Contemporary historiography shows a renewed interest in phenomena of transfer, circulation, diffusion, flux and exchange among different spheres. Notions such as internationalization, globalization and others are used to describe these phenomena. Placing these concepts in their historical and theoretical frameworks, the aim of this Conference is to examine the processes that they designate in the field of education. What is diffused, exchanged, transferred? Are these movements linear, circular or deferred? Transcending national borders, how do actors, networks and institutions mediate educational knowledge and practice? In what social and historical conditions do these mediations take place? What are the constraints and the forces –economic, political, cultural, geographic– that structure these exchanges? Who are the principal beneficiaries of the processes of internationalization? What dynamics of emancipation, exclusion, resistance are produced during global exchanges? 

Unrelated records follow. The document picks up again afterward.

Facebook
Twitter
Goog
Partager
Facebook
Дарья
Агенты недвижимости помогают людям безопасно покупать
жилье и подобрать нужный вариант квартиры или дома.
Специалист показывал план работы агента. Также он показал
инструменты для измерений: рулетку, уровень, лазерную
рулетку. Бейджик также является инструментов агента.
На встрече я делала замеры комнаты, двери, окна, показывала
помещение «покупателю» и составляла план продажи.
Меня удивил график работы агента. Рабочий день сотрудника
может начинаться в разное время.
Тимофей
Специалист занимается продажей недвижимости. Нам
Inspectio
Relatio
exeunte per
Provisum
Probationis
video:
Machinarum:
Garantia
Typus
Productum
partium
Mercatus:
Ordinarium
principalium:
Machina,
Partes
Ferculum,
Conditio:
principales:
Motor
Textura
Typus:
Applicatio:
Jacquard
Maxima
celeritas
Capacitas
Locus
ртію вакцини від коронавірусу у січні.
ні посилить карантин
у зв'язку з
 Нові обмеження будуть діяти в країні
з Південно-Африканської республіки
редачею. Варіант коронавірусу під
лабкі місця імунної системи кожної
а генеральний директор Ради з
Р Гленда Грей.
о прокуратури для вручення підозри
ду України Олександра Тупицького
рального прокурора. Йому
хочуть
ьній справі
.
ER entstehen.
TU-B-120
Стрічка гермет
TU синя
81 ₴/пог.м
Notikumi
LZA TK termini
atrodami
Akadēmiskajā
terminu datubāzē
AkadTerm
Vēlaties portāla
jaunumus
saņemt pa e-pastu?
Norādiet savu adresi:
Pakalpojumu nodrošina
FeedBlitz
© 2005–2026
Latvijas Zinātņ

Under various forms and rhythms, these phenomena concern all levels of education, individual and collective actors, as well as spheres of extracurricular activity. They can be discerned in systems, models, theories, curricula and institutions as well as in educational practice. New dialectical relationships are developing between internationalism and nationalism, homogeneity and hybridization, universalism and particularism, openness and withdrawal, solidarity and exclusion; they involve a redefinition of educational knowledge, practice and discourse. These long-term phenomena take the form of specific configurations depending on historical and geographic contexts. An example is the way in which the Universalist project of the Enlightenment was produced, spread, received, contradicted and retranslated in different parts of the world.